Major advantage to property funds when compared to direct investment is convenience and liquidity, and additionally, returns from property funds are exempted from personal income tax as well. However, the market capital for property fund in Thailand is approximately 500 million baht while the turnover rate is around 50,000 baht/day or 0.01 percent. In other words, though The Security and Exchange Commission plan to increase the market capital to 1,000 million baht, the market size is still very small.  Consequently, investors may encounter lack of liquidity problem in buying/selling unit of property fund. Nevertheless, according to Dr. Santi Kiranand, Senior Vice President of Group Head Market Development of The Stock Exchange of Thailand, the size does not matter for property fund in providing security and stable income. Investing in property funds should depend on individual investor, and the government should play a crucial role in providing sufficient information as well as educating investor in order to increase awareness and stimulate market demand.

 

 Mr.
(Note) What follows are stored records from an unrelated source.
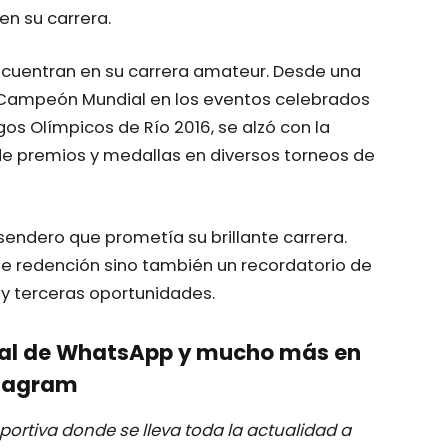
en su carrera.
encuentran en su carrera amateur. Desde una
ampeón Mundial en los eventos celebrados
os Olímpicos de Río 2016, se alzó con la
e premios y medallas en diversos torneos de
endero que prometía su brillante carrera.
de redención sino también un recordatorio de
y terceras oportunidades.
nal de WhatsApp y mucho más en
tagram
ortiva donde se lleva toda la actualidad a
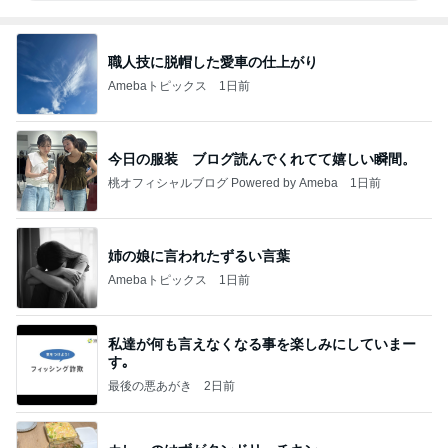
職人技に脱帽した愛車の仕上がり
Amebaトピックス
1日前
今日の服装 ブログ読んでくれてて嬉しい瞬間。
桃オフィシャルブログ Powered by Ameba
1日前
姉の娘に言われたずるい言葉
Amebaトピックス
1日前
私達が何も言えなくなる事を楽しみにしていまー
す｡
最後の悪あがき
2日前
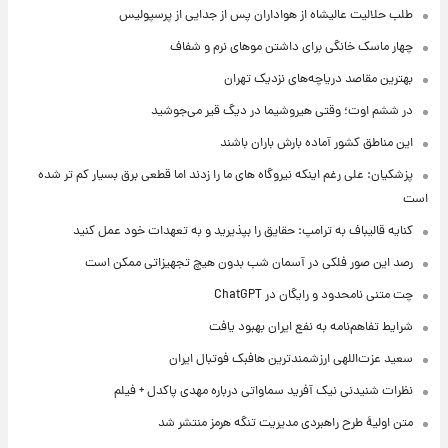
طلب حلالیت عالیشاه از هواداران پس از جدایی از پرسپولیس
چهار ماسک خانگی برای داشتن موهای نرم و شفاف
بهترین مقاصد دریاچه‌های نزدیک تهران
در ششم اوت؛ وقتی هیروشیما در دیگ قیر می‌جوشید
این مناطق کشور آماده بارش باران باشند
پزشکیان: علی رغم اینکه نیروگاه های ما را زدند اما قطعی برق بسیار کم تر شده
است
کنایه قالیباف به ترامپ: حقایق را بپذیرید و به تعهدات خود عمل کنید
رصد این صور فلکی در آسمان شب بدون هیچ تجهیزاتی ممکن است
چت متنی نامحدود و رایگان در ChatGPT
شرایط تفاهم‌نامه به نفع ایران بهبود یافت
سعید عزت‌اللهی ارزشمندترین هافبک فوتبال ایران
نظرات شنیدنی نیک آفرید سماواتی درباره مهدی پاکدل + فیلم
متن اولیۀ طرح راهبردی مدیریت تنگه هرمز منتشر شد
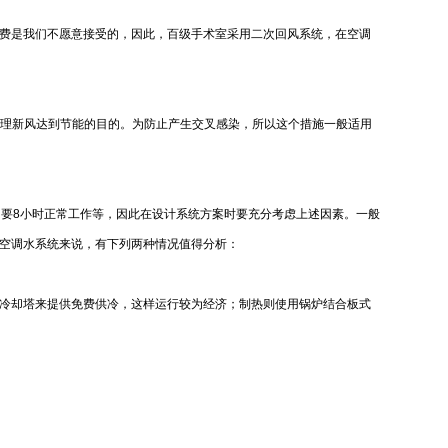
费是我们不愿意接受的，因此，百级手术室采用二次回风系统，在空调
处理新风达到节能的目的。为防止产生交叉感染，所以这个措施一般适用
只要8小时正常工作等，因此在设计系统方案时要充分考虑上述因素。一般
空调水系统来说，有下列两种情况值得分析：
合冷却塔来提供免费供冷，这样运行较为经济；制热则使用锅炉结合板式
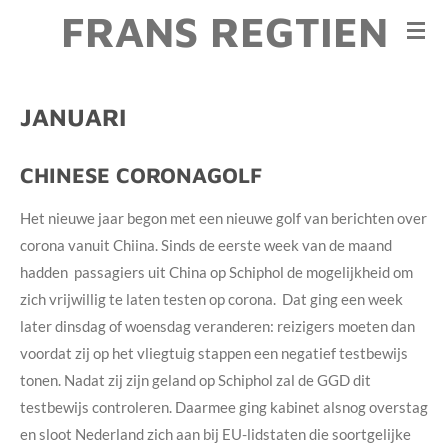
FRANS REGTIEN
Ga
direct
naar
de
JANUARI
hoofdinhoud
CHINESE CORONAGOLF
Het nieuwe jaar begon met een nieuwe golf van berichten over
corona vanuit Chiina. Sinds de eerste week van de maand
hadden passagiers uit China op Schiphol de mogelijkheid om
zich vrijwillig te laten testen op corona. Dat ging een week
later dinsdag of woensdag veranderen: reizigers moeten dan
voordat zij op het vliegtuig stappen een negatief testbewijs
tonen. Nadat zij zijn geland op Schiphol zal de GGD dit
testbewijs controleren. Daarmee ging kabinet alsnog overstag
en sloot Nederland zich aan bij EU-lidstaten die soortgelijke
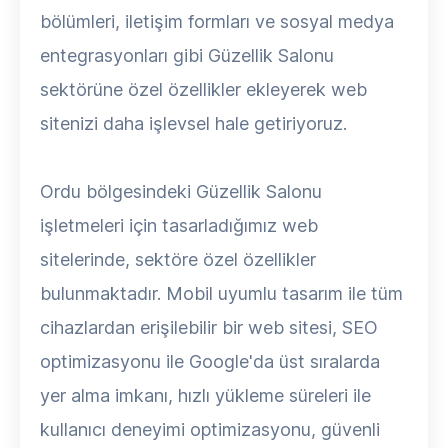
bölümleri, iletişim formları ve sosyal medya
entegrasyonları gibi Güzellik Salonu
sektörüne özel özellikler ekleyerek web
sitenizi daha işlevsel hale getiriyoruz.
Ordu bölgesindeki Güzellik Salonu
işletmeleri için tasarladığımız web
sitelerinde, sektöre özel özellikler
bulunmaktadır. Mobil uyumlu tasarım ile tüm
cihazlardan erişilebilir bir web sitesi, SEO
optimizasyonu ile Google'da üst sıralarda
yer alma imkanı, hızlı yükleme süreleri ile
kullanıcı deneyimi optimizasyonu, güvenli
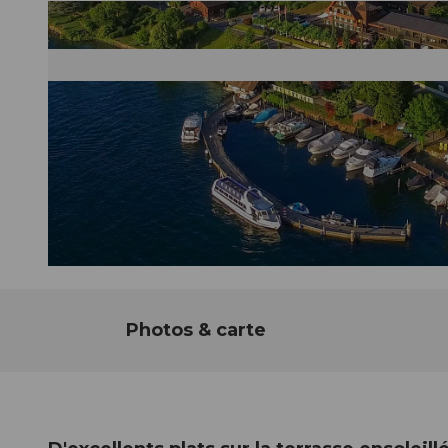
©
CC-BY-NC-ND
Photos & carte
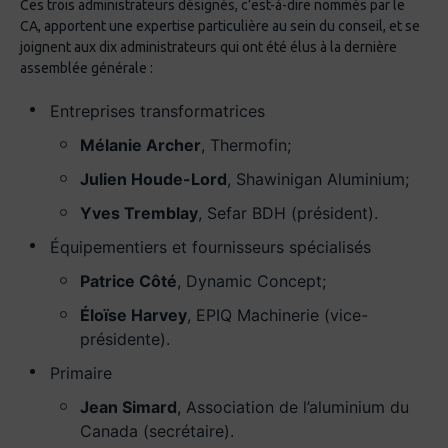
Ces trois administrateurs désignés, c’est-à-dire nommés par le
CA, apportent une expertise particulière au sein du conseil, et se
joignent aux dix administrateurs qui ont été élus à la dernière
assemblée générale :
Entreprises transformatrices
Mélanie Archer
, Thermofin;
Julien Houde-Lord
, Shawinigan Aluminium;
Yves Tremblay
, Sefar BDH (président).
Équipementiers et fournisseurs spécialisés
Patrice Côté
, Dynamic Concept;
Éloïse Harvey
, EPIQ Machinerie (vice-
présidente).
Primaire
Jean Simard
, Association de l’aluminium du
Canada (secrétaire).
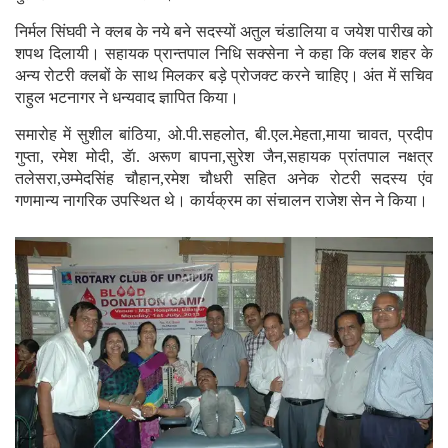
निर्मल सिंघवी ने क्लब के नये बने सदस्यों अतुल चंडालिया व जयेश पारीख को
शपथ दिलायी। सहायक प्रान्तपाल निधि सक्सेना ने कहा कि क्लब शहर के
अन्य रोटरी क्लबों के साथ मिलकर बड़े प्रोजक्ट करने चाहिए। अंत में सचिव
राहुल भटनागर ने धन्यवाद ज्ञापित किया।
समारोह में सुशील बांठिया, ओ.पी.सहलोत, बी.एल.मेहता,माया चावत, प्रदीप
गुप्ता, रमेश मोदी, डॅा. अरूण बापना,सुरेश जैन,सहायक प्रांतपाल नक्षत्र
तलेसरा,उम्मेदसिंह चौहान,रमेश चौधरी सहित अनेक रोटरी सदस्य एंव
गणमान्य नागरिक उपस्थित थे। कार्यक्रम का संचालन राजेश सेन ने किया।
Therdsak Thaveeteratham, Senior Vice President of Research Division of Asia Plus Securities Public Company Limited said that property fund investment allow for general diversification within an investment portfolio. Investors can reduce their risk exposure by investing in different classification of property funds such as shopping complex, hotel, factory and office building, and they can diversify through location of each property fund as well. Mr. Therdsak also recommends investors to invest in airport property fund since it offers the highest dividend yield of 13.81 percent with a minimum guaranteed return of 6 percent. At present, Thailand has only 1 airport property fund, which is the Samui Airport. Moreover, shopping complex is another attractive investment. Although the economic is in a recession, individual still need to spend on consumption.  This type of fund provides approximately 11.4percent and investors normally hold investment in long term leasehold with three-year contracts.

 

For all the above reason, property funds are interesting investment opportunity.  Yet, investors should have clear objective of why they are investing. If the investors aim at speculation or wealth accumulation in short term, investing in stocks such as property stocks will be more suitable. Or if the investors have objective in capital preservation, then investing in government bond or bank deposit will be more appropriate. However, property fund will only be apposite when investors intend to diversify their investment portfolio and build long term secure income. Thus, investors must keep in mind that property fund is a buy and hold investment.